• _Directions_
Please report how many lines in the records below contain "Sede". Reply with the number alone.

[Stored data entries]
*** Begin section ***
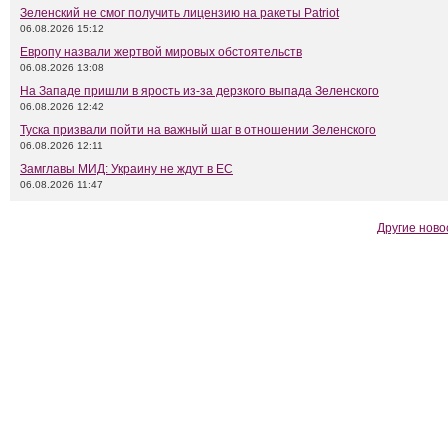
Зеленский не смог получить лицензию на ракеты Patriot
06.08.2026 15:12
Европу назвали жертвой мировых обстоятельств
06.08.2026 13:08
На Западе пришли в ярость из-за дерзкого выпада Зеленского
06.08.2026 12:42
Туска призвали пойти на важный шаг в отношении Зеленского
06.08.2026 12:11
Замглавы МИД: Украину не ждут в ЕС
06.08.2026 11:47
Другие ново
*** End section ***
*** Begin section ***
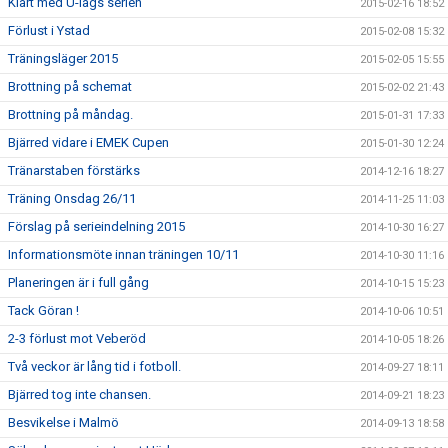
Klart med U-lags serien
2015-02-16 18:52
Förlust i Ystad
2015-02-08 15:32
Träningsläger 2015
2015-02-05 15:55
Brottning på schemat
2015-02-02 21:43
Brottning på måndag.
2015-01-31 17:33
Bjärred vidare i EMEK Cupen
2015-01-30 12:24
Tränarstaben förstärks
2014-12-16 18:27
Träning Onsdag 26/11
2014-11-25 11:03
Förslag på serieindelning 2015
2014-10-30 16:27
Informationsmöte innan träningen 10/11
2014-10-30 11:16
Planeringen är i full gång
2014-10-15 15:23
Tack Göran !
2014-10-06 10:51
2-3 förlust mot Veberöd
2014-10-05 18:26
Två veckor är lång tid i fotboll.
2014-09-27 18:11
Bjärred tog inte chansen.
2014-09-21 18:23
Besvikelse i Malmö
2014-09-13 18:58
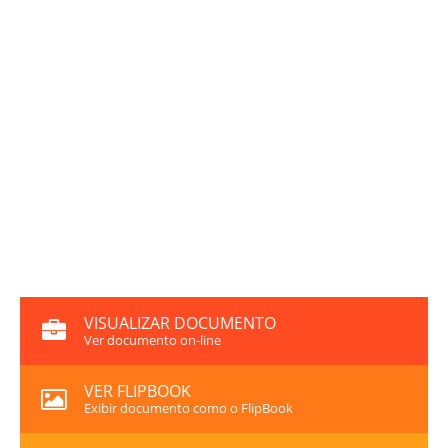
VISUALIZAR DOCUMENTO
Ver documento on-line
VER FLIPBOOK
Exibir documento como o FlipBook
*** End section ***
*** Begin section ***
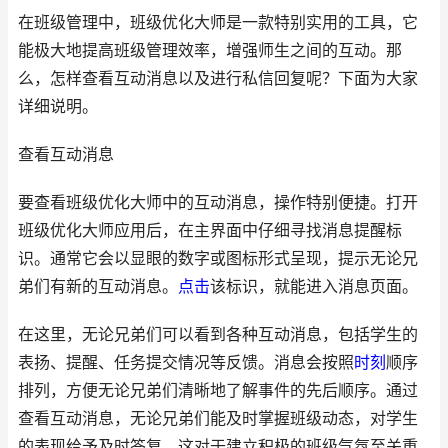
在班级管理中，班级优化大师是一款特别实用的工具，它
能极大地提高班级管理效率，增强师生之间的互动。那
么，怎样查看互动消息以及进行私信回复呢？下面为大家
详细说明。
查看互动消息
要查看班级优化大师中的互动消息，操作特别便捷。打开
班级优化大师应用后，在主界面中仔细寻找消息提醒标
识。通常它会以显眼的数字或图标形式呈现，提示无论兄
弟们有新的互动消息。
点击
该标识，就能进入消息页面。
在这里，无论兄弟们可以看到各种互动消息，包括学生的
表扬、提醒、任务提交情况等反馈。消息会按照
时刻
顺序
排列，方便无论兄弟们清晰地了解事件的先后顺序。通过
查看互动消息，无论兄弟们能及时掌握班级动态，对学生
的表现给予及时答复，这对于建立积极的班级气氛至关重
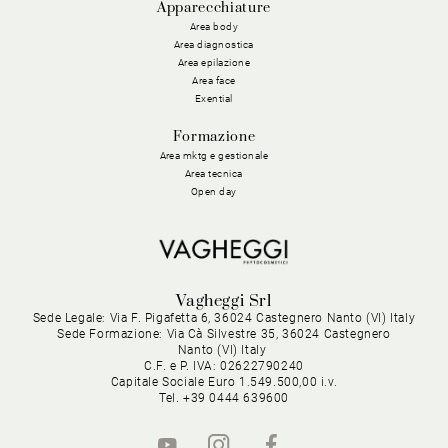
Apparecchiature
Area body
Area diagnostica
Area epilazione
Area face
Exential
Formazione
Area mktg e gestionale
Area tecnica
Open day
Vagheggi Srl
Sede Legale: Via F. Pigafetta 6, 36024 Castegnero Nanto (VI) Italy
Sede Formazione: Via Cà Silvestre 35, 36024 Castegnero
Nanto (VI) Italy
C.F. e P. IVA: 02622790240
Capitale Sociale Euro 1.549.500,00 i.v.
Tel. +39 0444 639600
*** End section ***
• _Response box_
2